Stored data entries
● ● ● ● ●
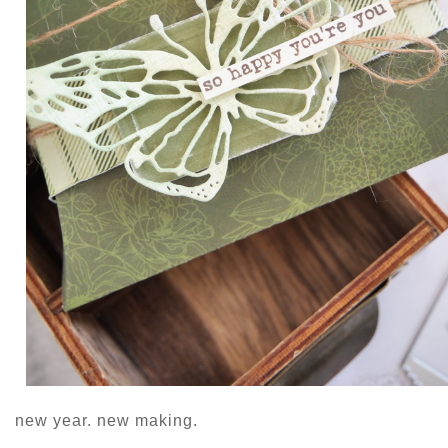
new year. new making.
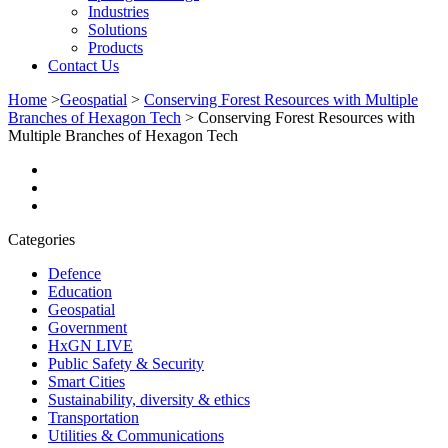
Industries
Solutions
Products
Contact Us
Home
>
Geospatial
>
Conserving Forest Resources with Multiple
Branches of Hexagon Tech
>
Conserving Forest Resources with
Multiple Branches of Hexagon Tech
Categories
Defence
Education
Geospatial
Government
HxGN LIVE
Public Safety & Security
Smart Cities
Sustainability, diversity & ethics
Transportation
Utilities & Communications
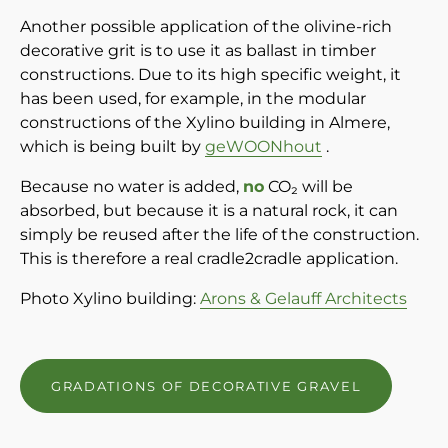
Another possible application of the olivine-rich
decorative grit is to use it as ballast in timber
constructions. Due to its high specific weight, it
has been used, for example, in the modular
constructions of the Xylino building in Almere,
which is being built by
geWOONhout
.
Because no water is added,
no
CO₂ will be
absorbed, but because it is a natural rock, it can
simply be reused after the life of the construction.
This is therefore a real cradle2cradle application.
Photo Xylino building:
Arons & Gelauff Architects
GRADATIONS OF DECORATIVE GRAVEL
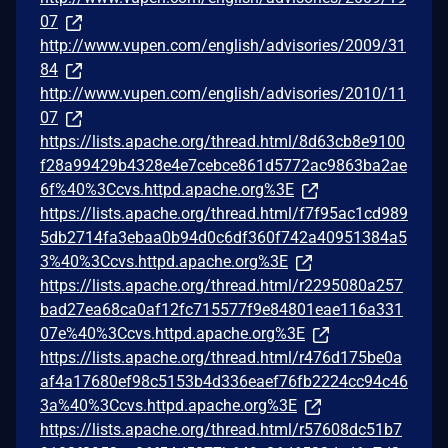
07
http://www.vupen.com/english/advisories/2009/31
84
http://www.vupen.com/english/advisories/2010/11
07
https://lists.apache.org/thread.html/8d63cb8e9100
f28a99429b4328e4e7cebce861d5772ac9863ba2ae
6f%40%3Ccvs.httpd.apache.org%3E
https://lists.apache.org/thread.html/f7f95ac1cd989
5db2714fa3ebaa0b94d0c6df360f742a40951384a5
3%40%3Ccvs.httpd.apache.org%3E
https://lists.apache.org/thread.html/r2295080a257
bad27ea68ca0af12fc715577f9e84801eae116a331
07e%40%3Ccvs.httpd.apache.org%3E
https://lists.apache.org/thread.html/r476d175be0a
af4a17680ef98c5153b4d336eaef76fb2224cc94c46
3a%40%3Ccvs.httpd.apache.org%3E
https://lists.apache.org/thread.html/r57608dc51b7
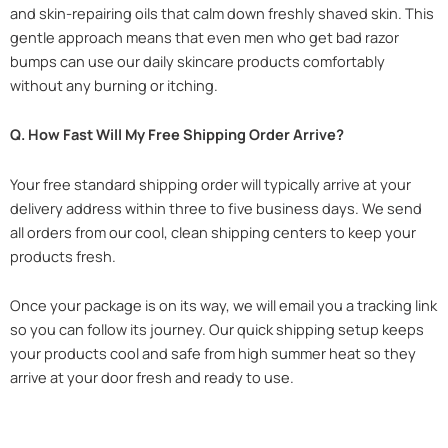
and skin-repairing oils that calm down freshly shaved skin. This
gentle approach means that even men who get bad razor
bumps can use our daily skincare products comfortably
without any burning or itching.
Q. How Fast Will My Free Shipping Order Arrive?
Your free standard shipping order will typically arrive at your
delivery address within three to five business days. We send
all orders from our cool, clean shipping centers to keep your
products fresh.
Once your package is on its way, we will email you a tracking link
so you can follow its journey. Our quick shipping setup keeps
your products cool and safe from high summer heat so they
arrive at your door fresh and ready to use.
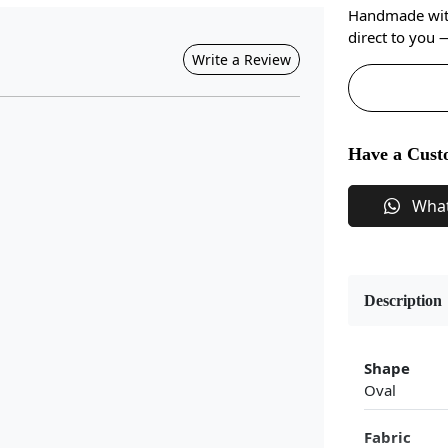
Handmade with 
direct to you
Write a Review
Have a Cust
Wha
Description
Shape
Oval
Fabric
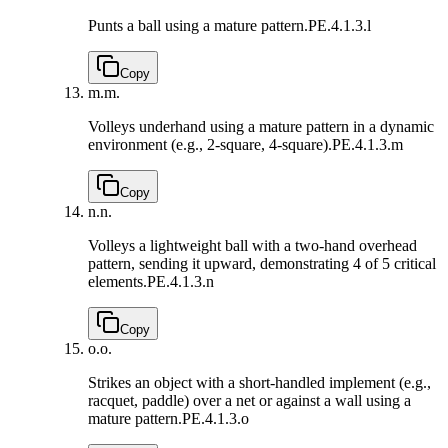
Punts a ball using a mature pattern.
PE.4.1.3.l
Copy
m.
m.
Volleys underhand using a mature pattern in a dynamic
environment (e.g., 2-square, 4-square).
PE.4.1.3.m
Copy
n.
n.
Volleys a lightweight ball with a two-hand overhead
pattern, sending it upward, demonstrating 4 of 5 critical
elements.
PE.4.1.3.n
Copy
o.
o.
Strikes an object with a short-handled implement (e.g.,
racquet, paddle) over a net or against a wall using a
mature pattern.
PE.4.1.3.o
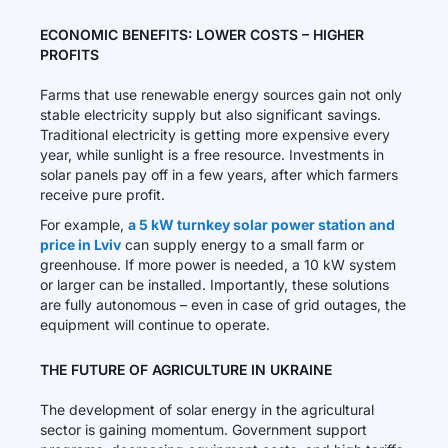
ECONOMIC BENEFITS: LOWER COSTS – HIGHER
PROFITS
Farms that use renewable energy sources gain not only
stable electricity supply but also significant savings.
Traditional electricity is getting more expensive every
year, while sunlight is a free resource. Investments in
solar panels pay off in a few years, after which farmers
receive pure profit.
For example,
a 5 kW turnkey solar power station and
price in Lviv
can supply energy to a small farm or
greenhouse. If more power is needed, a 10 kW system
or larger can be installed. Importantly, these solutions
are fully autonomous – even in case of grid outages, the
equipment will continue to operate.
THE FUTURE OF AGRICULTURE IN UKRAINE
The development of solar energy in the agricultural
sector is gaining momentum. Government support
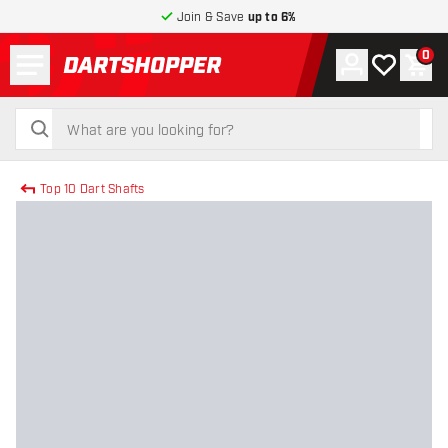
Join & Save
up to 6%
Menu
0
Account
My wishlist
Shop
return to home page
search
search
Top 10 Dart Shafts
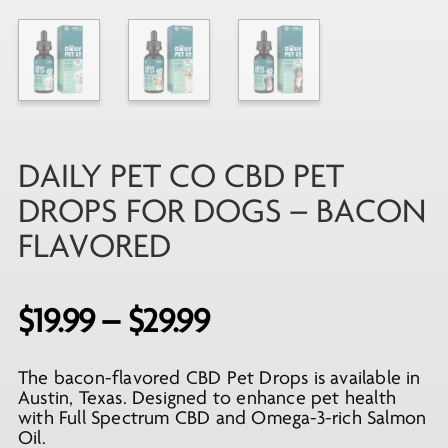
DAILY PET CO CBD PET
DROPS FOR DOGS – BACON
FLAVORED
Price
$
19.99
–
$
29.99
range:
The bacon-flavored CBD Pet Drops is available in
$19.99
Austin, Texas. Designed to enhance pet health
through
with Full Spectrum CBD and Omega-3-rich Salmon
Oil.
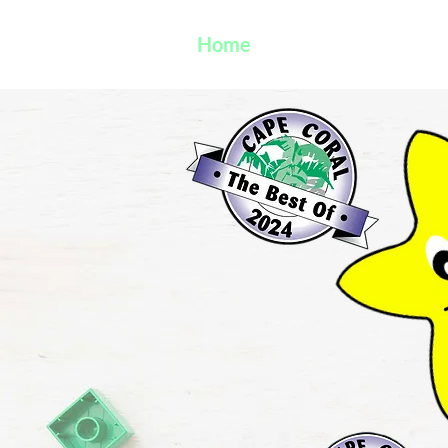
Home
VPK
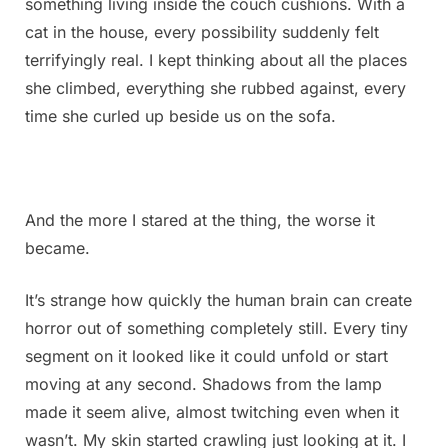
something living inside the couch cushions. With a
it
is.
cat in the house, every possibility suddenly felt
Does
terrifyingly real. I kept thinking about all the places
anyone
she climbed, everything she rubbed against, every
know
time she curled up beside us on the sofa.
what
this
might
be?
Check
And the more I stared at the thing, the worse it
the
became.
first
comment
It’s strange how quickly the human brain can create
for
the
horror out of something completely still. Every tiny
answer
segment on it looked like it could unfold or start
moving at any second. Shadows from the lamp
made it seem alive, almost twitching even when it
wasn’t. My skin started crawling just looking at it. I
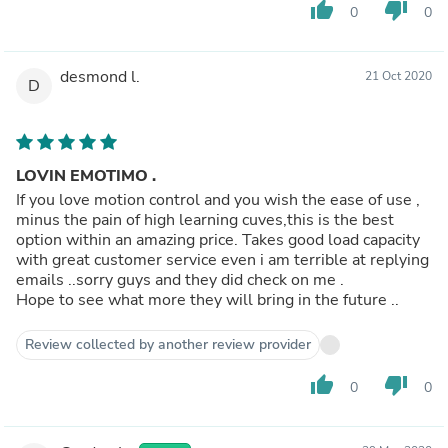
thumb_up
thumb_down
0
0
desmond l.
21 Oct 2020
D
LOVIN EMOTIMO .
If you love motion control and you wish the ease of use ,
minus the pain of high learning cuves,this is the best
option within an amazing price. Takes good load capacity
with great customer service even i am terrible at replying
emails ..sorry guys and they did check on me .
Hope to see what more they will bring in the future ..
Review collected by another review provider
thumb_up
thumb_down
0
0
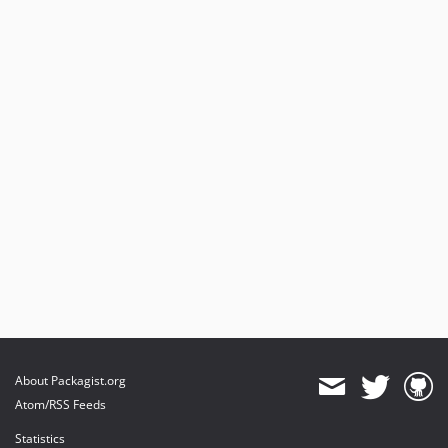
About Packagist.org
Atom/RSS Feeds
Statistics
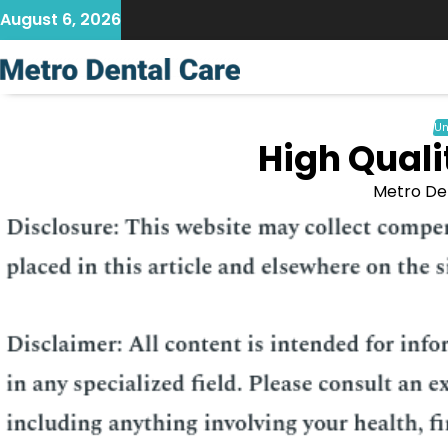
Skip
August 6, 2026
to
content
Un
High Quali
Metro De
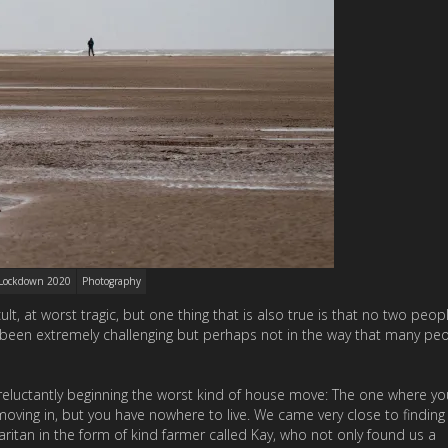
Lockdown 2020
Photography
t, at worst tragic, but one thing that is also true is that no two peo
been extremely challenging but perhaps not in the way that many pe
reluctantly beginning the worst kind of house move: The one where y
moving in, but you have nowhere to live. We came very close to finding
ritan in the form of kind farmer called Kay, who not only found us a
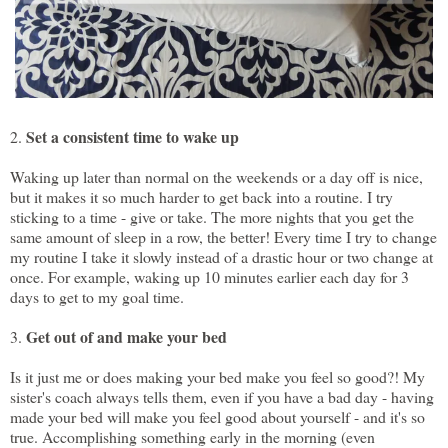
Set a consistent time to wake up
2.
Waking up later than normal on the weekends or a day off is nice,
but it makes it so much harder to get back into a routine. I try
sticking to a time - give or take. The more nights that you get the
same amount of sleep in a row, the better! Every time I try to change
my routine I take it slowly instead of a drastic hour or two change at
once. For example, waking up 10 minutes earlier each day for 3
days to get to my goal time.
Get out of and make your bed
3.
Is it just me or does making your bed make you feel so good?! My
sister's coach always tells them, even if you have a bad day - having
made your bed will make you feel good about yourself - and it's so
true. Accomplishing something early in the morning (even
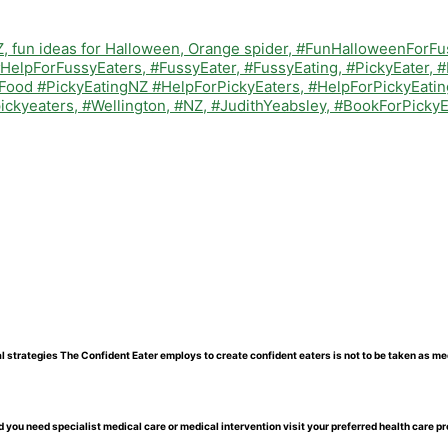
l strategies The Confident Eater employs to create confident eaters is not to be taken as me
 you need specialist medical care or medical intervention visit your preferred health care pr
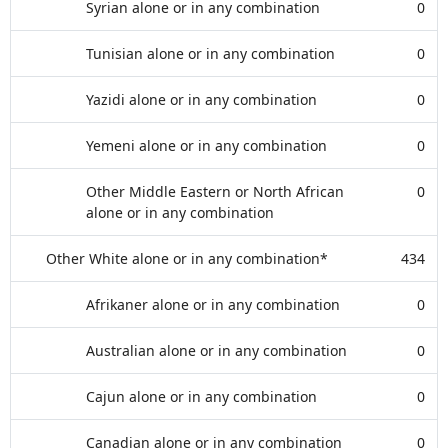
Syrian alone or in any combination
0
Tunisian alone or in any combination
0
Yazidi alone or in any combination
0
Yemeni alone or in any combination
0
Other Middle Eastern or North African
0
alone or in any combination
Other White alone or in any combination*
434
Afrikaner alone or in any combination
0
Australian alone or in any combination
0
Cajun alone or in any combination
0
Canadian alone or in any combination
0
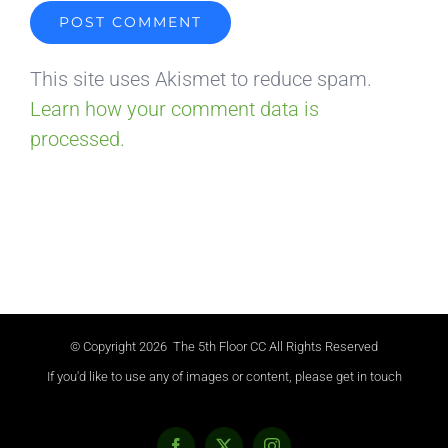
This site uses Akismet to reduce spam.
Learn how your comment data is
processed.
© Copyright
2026 The 5th Floor CC All Rights Reserved
If you'd like to use any of images or content, please get in touch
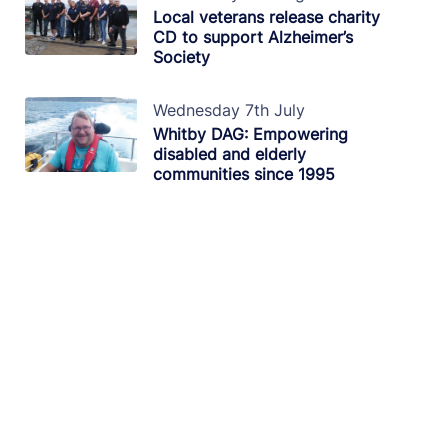
Local veterans release charity
CD to support Alzheimer’s
Society
Wednesday 7th July
Whitby DAG: Empowering
disabled and elderly
communities since 1995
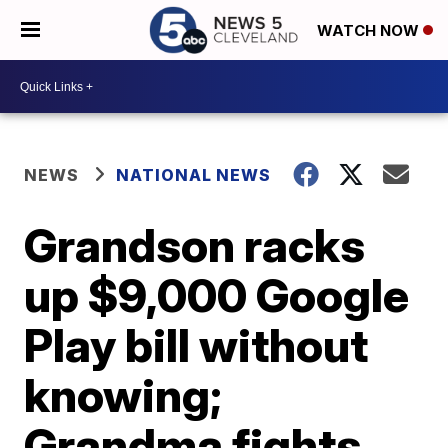
WATCH NOW
NEWS
NATIONAL NEWS
Grandson racks
up $9,000 Google
Play bill without
knowing;
Grandma fights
● ● ● ● ●
Could you set down, exactly as written, the lines above between the one holding "Set a consistent time to wake up" and the one holding "sticking to a", inclusive, and nothing more?

- _Answer to the problem_:
Set a consistent time to wake up
2.
Waking up later than normal on the weekends or a day off is nice,
but it makes it so much harder to get back into a routine. I try
sticking to a time - give or take. The more nights that you get the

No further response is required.